(Saved data entries)
------------------------------------
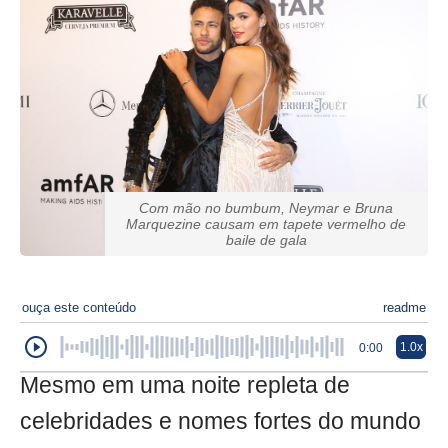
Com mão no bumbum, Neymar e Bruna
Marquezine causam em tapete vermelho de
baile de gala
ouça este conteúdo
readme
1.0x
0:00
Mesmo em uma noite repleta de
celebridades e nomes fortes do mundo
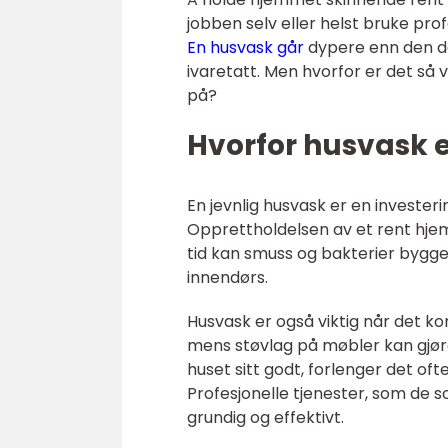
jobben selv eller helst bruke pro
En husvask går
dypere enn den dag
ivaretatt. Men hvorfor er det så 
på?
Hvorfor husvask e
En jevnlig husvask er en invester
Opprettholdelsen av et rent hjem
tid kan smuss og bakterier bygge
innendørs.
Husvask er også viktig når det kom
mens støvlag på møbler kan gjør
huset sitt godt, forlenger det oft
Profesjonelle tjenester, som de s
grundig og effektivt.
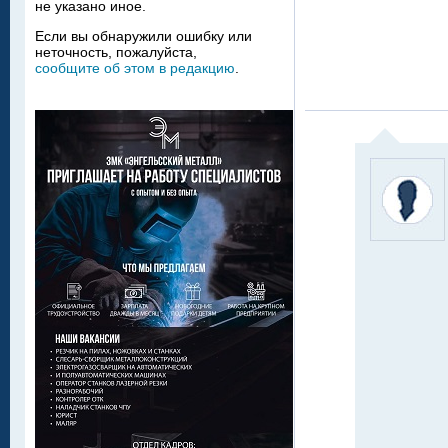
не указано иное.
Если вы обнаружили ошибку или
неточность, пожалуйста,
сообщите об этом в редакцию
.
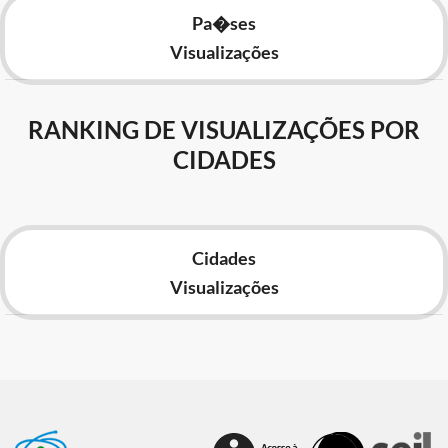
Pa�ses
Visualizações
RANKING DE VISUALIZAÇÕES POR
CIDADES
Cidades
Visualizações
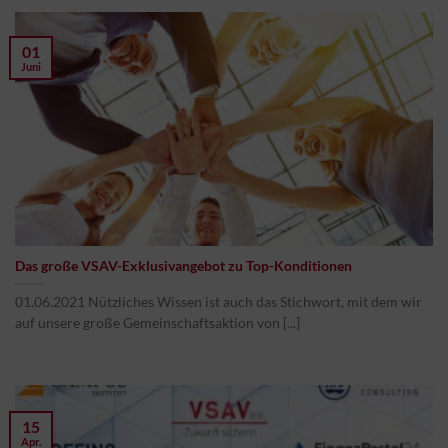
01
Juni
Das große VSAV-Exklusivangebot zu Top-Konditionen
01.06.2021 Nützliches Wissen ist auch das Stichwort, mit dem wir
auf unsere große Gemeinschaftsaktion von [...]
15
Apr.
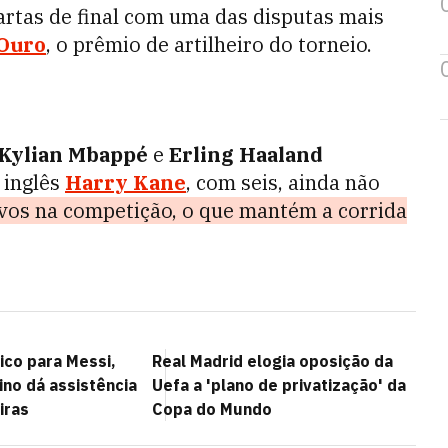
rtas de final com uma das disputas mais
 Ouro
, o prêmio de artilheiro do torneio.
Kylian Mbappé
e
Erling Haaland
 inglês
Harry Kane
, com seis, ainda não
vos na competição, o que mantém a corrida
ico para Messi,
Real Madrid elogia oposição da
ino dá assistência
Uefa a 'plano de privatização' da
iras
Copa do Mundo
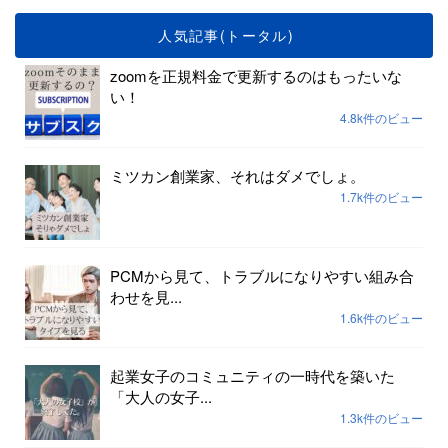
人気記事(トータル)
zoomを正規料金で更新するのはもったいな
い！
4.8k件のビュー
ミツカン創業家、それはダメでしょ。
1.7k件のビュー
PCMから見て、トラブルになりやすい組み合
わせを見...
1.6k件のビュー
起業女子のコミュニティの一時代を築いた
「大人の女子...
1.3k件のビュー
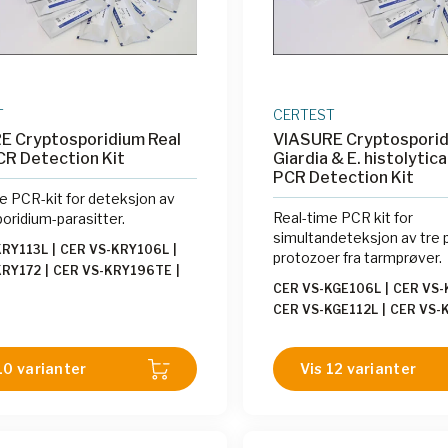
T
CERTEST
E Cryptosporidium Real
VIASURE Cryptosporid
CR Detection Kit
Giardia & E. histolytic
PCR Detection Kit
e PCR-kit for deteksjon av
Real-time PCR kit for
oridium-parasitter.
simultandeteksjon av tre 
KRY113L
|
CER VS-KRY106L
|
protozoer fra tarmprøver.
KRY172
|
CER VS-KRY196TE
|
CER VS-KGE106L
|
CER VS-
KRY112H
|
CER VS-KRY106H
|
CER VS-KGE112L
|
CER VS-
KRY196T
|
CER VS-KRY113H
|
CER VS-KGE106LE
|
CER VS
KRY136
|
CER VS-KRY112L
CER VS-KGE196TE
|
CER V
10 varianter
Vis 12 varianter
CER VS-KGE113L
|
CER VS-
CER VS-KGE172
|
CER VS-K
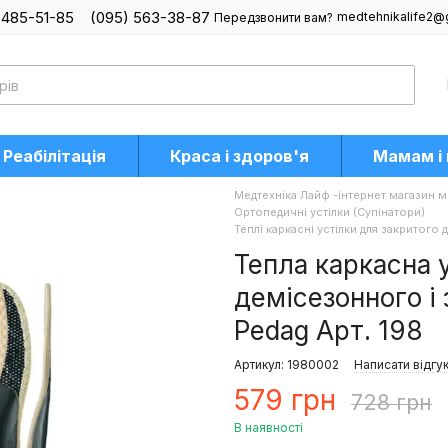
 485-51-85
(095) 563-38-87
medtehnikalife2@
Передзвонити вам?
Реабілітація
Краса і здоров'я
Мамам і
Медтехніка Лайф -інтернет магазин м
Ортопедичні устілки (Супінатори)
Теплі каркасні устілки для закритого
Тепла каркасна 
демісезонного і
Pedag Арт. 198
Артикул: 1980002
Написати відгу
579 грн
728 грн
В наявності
------------------------------------
### What you will do
Without any pictures, retype the records above exactly.

### Task output
Com mão no bumbum, Neymar e Bruna
Marquezine causam em tapete vermelho de
baile de gala
ouça este conteúdo
readme
1.0x
0:00
Mesmo em uma noite repleta de
celebridades e nomes fortes do mundo
jobben selv eller helst bruke pro
En husvask går
dypere enn den dag
ivaretatt. Men hvorfor er det så 
på?
Hvorfor husvask e
En jevnlig husvask er en invester
Opprettholdelsen av et rent hjem
tid kan smuss og bakterier bygge
innendørs.
Husvask er også viktig når det kom
mens støvlag på møbler kan gjør
huset sitt godt, forlenger det oft
Profesjonelle tjenester, som de s
grundig og effektivt.
не указано иное.
Если вы обнаружили ошибку или
неточность, пожалуйста,
сообщите об этом в редакцию
.
Pa�ses
Visualizações
RANKING DE VISUALIZAÇÕES POR
CIDADES
Cidades
Visualizações
01
Juni
Das große VSAV-Exklusivangebot zu Top-Konditionen
01.06.2021 Nützliches Wissen ist auch das Stichwort, mit dem wir
auf unsere große Gemeinschaftsaktion von [...]
15
Apr.
rtas de final com uma das disputas mais
 Ouro
, o prêmio de artilheiro do torneio.
Kylian Mbappé
e
Erling Haaland
 inglês
Harry Kane
, com seis, ainda não
vos na competição, o que mantém a corrida
ico para Messi,
Real Madrid elogia oposição da
ino dá assistência
Uefa a 'plano de privatização' da
iras
Copa do Mundo
人気記事(トータル)
zoomを正規料金で更新するのはもったいな
い！
4.8k件のビュー
ミツカン創業家、それはダメでしょ。
1.7k件のビュー
PCMから見て、トラブルになりやすい組み合
わせを見...
1.6k件のビュー
起業女子のコミュニティの一時代を築いた
「大人の女子...
1.3k件のビュー
T
CERTEST
E Cryptosporidium Real
VIASURE Cryptosporid
CR Detection Kit
Giardia & E. histolytic
PCR Detection Kit
e PCR-kit for deteksjon av
Real-time PCR kit for
oridium-parasitter.
simultandeteksjon av tre 
KRY113L
|
CER VS-KRY106L
|
protozoer fra tarmprøver.
KRY172
|
CER VS-KRY196TE
|
CER VS-KGE106L
|
CER VS-
KRY112H
|
CER VS-KRY106H
|
CER VS-KGE112L
|
CER VS-
KRY196T
|
CER VS-KRY113H
|
CER VS-KGE106LE
|
CER VS
KRY136
|
CER VS-KRY112L
CER VS-KGE196TE
|
CER V
10 varianter
Vis 12 varianter
CER VS-KGE113L
|
CER VS-
CER VS-KGE172
|
CER VS-K
 485-51-85
(095) 563-38-87
medtehnikalife2@
Передзвонити вам?
Реабілітація
Краса і здоров'я
Мамам і
Медтехніка Лайф -інтернет магазин м
Ортопедичні устілки (Супінатори)
Теплі каркасні устілки для закритого
Тепла каркасна 
демісезонного і
Pedag Арт. 198
Артикул: 1980002
Написати відгу
579 грн
728 грн
В наявності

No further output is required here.